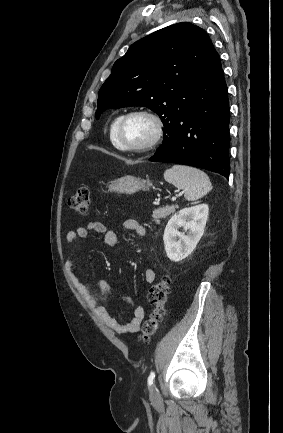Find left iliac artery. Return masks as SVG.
<instances>
[{
	"mask_svg": "<svg viewBox=\"0 0 283 433\" xmlns=\"http://www.w3.org/2000/svg\"><path fill=\"white\" fill-rule=\"evenodd\" d=\"M155 379V372H151L148 377V385L151 386L153 384V381Z\"/></svg>",
	"mask_w": 283,
	"mask_h": 433,
	"instance_id": "left-iliac-artery-1",
	"label": "left iliac artery"
}]
</instances>
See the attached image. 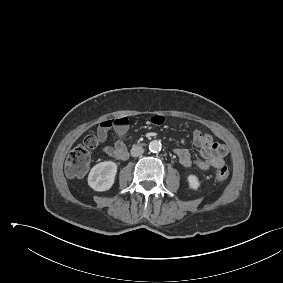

• • •

In the copy you write, the data above must appear exactly, with no pictures.

Find left iliac artery. Return masks as SVG.
<instances>
[{
	"mask_svg": "<svg viewBox=\"0 0 283 433\" xmlns=\"http://www.w3.org/2000/svg\"><path fill=\"white\" fill-rule=\"evenodd\" d=\"M155 379V372H151L148 377V385L151 386L153 384V381Z\"/></svg>",
	"mask_w": 283,
	"mask_h": 433,
	"instance_id": "left-iliac-artery-1",
	"label": "left iliac artery"
}]
</instances>
See the attached image. 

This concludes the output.